DocScore without Datasource

flowchart LR
    A[Input Text] --> B[WebApp Interface]
    E[Documents to Score] --> |Load|B
    B --> |Extract Features|C[PFT Framework]
    C --> |Extracted Features|B
    B --> |Features + Input Text + Doc Content|D[DocScore Framework]
    D --> |scored output summary|B

DocScore with Datasource

This pipeline is used when you have the document content in a datasource. You can shortlist the documents to score using an LLM generated "search query" for each feature.

flowchart LR
    A[Input Text] --> B[WebApp Interface]
    B --> |Extract Features|C[PFT Framework 1]
    C --> |Features List|B
    B --> |Generate search query \nfor each feature|E[PFT Framework 2]
    E --> |Search Query|B
    B --> |Search Query|F[Datasource]
    F --> |Relevant Document Content|B
    B --> |Features + Input Text + Doc Content|D[DocScore Framework]
    D --> |Scored output summary|B

Doc Score Pipeline Creation

Please use the following steps:

  1. [Optional] Create a Datasource using the files to be scored

  2. Create usecases for every step of the pipeline.

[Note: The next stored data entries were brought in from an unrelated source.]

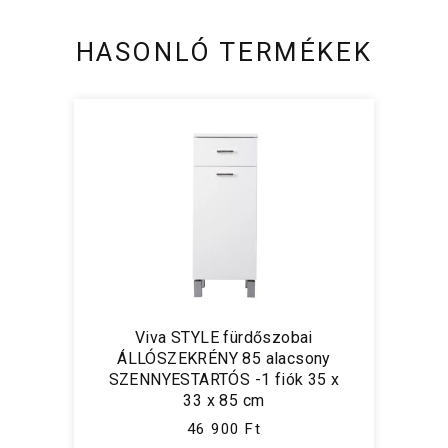
HASONLÓ TERMÉKEK
Viva STYLE fürdőszobai
ÁLLÓSZEKRÉNY 85 alacsony
SZENNYESTARTÓS -1 fiók 35 x
33 x 85 cm
46 900 Ft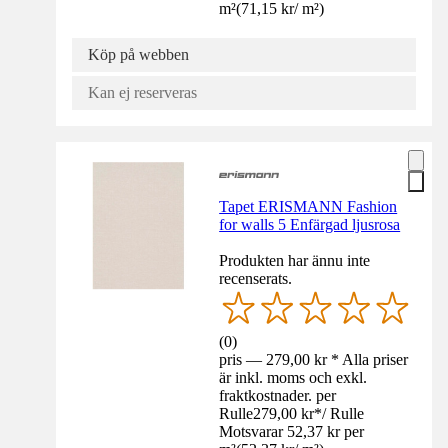
m²
(
71,15 kr
/
m²
)
Köp på webben
Kan ej reserveras
Tapet ERISMANN Fashion
for walls 5 Enfärgad ljusrosa
Produkten har ännu inte
recenserats.
(
0
)
pris — 279,00 kr * Alla priser
är inkl. moms och exkl.
fraktkostnader. per
Rulle
279,00 kr
*
/
Rulle
Motsvarar 52,37 kr per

    Example: CV scoring for given Job Description. Refer to the usecase JD-CV-Scoring

    • Usecase 1: Extract Features from given JD (PFT Framework 1)

    • Usecase 2: Generate search query for given feature (PFT Framework 2)

    • Usecase 3: Score given CVs for JD Features and scoring criteria (DocScore Framework)

  3. Create the pipeline_config.json file for each step as follows. Note: datasource is optional.

    {
    "DocScoring": {
        "frameworks": {
            "jd-feature-extraction": "jd-feature-extraction",
            "feature-query-extraction": "feature-query-extraction",
            "jd-cv-scoring": "JD-CV-Scoring",
        },
        "datasource": "cv-datasource"
    },
    }
    
  4. Prepare the CVs to be scored.

  5. Perform scoring using JD-CV-Scoring usecase.